GIVEN INFORMATION:

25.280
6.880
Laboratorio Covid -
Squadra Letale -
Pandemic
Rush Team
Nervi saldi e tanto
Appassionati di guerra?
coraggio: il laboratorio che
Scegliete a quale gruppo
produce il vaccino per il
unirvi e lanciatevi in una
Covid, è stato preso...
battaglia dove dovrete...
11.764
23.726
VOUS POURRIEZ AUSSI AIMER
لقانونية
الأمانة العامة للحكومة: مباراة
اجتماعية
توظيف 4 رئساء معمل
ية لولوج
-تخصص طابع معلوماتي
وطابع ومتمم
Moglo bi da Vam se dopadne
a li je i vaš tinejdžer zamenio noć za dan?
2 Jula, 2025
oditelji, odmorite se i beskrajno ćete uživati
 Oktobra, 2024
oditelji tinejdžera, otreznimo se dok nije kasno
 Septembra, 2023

* * *

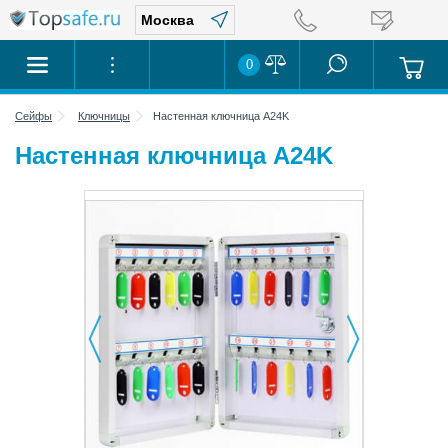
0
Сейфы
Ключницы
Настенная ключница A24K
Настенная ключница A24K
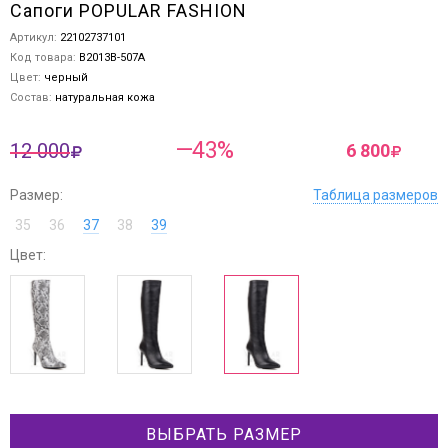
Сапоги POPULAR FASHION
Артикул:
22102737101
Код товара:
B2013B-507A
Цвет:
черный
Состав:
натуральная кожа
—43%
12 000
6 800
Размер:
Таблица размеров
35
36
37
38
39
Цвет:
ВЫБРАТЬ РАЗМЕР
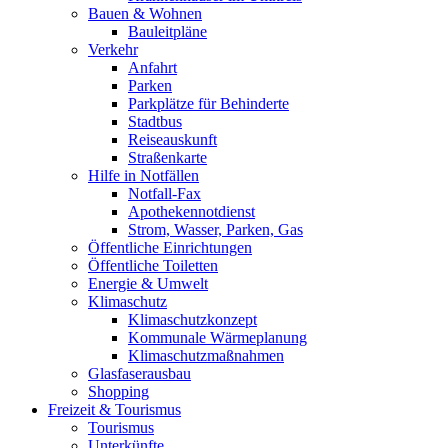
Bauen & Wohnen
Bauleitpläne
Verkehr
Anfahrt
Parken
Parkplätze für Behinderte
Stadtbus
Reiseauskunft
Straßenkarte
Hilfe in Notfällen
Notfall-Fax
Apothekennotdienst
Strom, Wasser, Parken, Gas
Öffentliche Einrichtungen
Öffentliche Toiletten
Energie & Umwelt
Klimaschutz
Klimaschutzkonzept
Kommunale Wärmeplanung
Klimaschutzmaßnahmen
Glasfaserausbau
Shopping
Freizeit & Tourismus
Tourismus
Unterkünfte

...

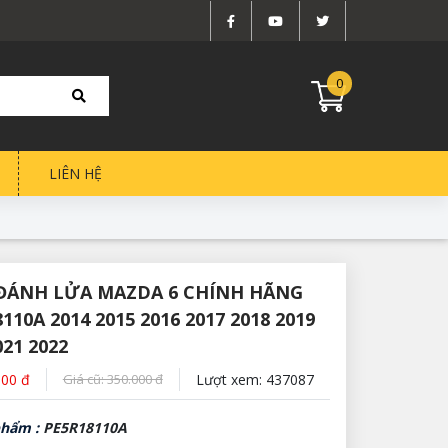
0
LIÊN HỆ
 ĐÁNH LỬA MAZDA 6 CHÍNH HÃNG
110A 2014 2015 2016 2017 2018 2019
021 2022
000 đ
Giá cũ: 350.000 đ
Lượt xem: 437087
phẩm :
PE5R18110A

WHAT IS EXPECTED: Return only the stretch of the material above from the line holding "Oktobra, 2024" through the line holding "Septembra, 2023", copied exactly.

ANSWER AREA:
 Oktobra, 2024
oditelji tinejdžera, otreznimo se dok nije kasno
 Septembra, 2023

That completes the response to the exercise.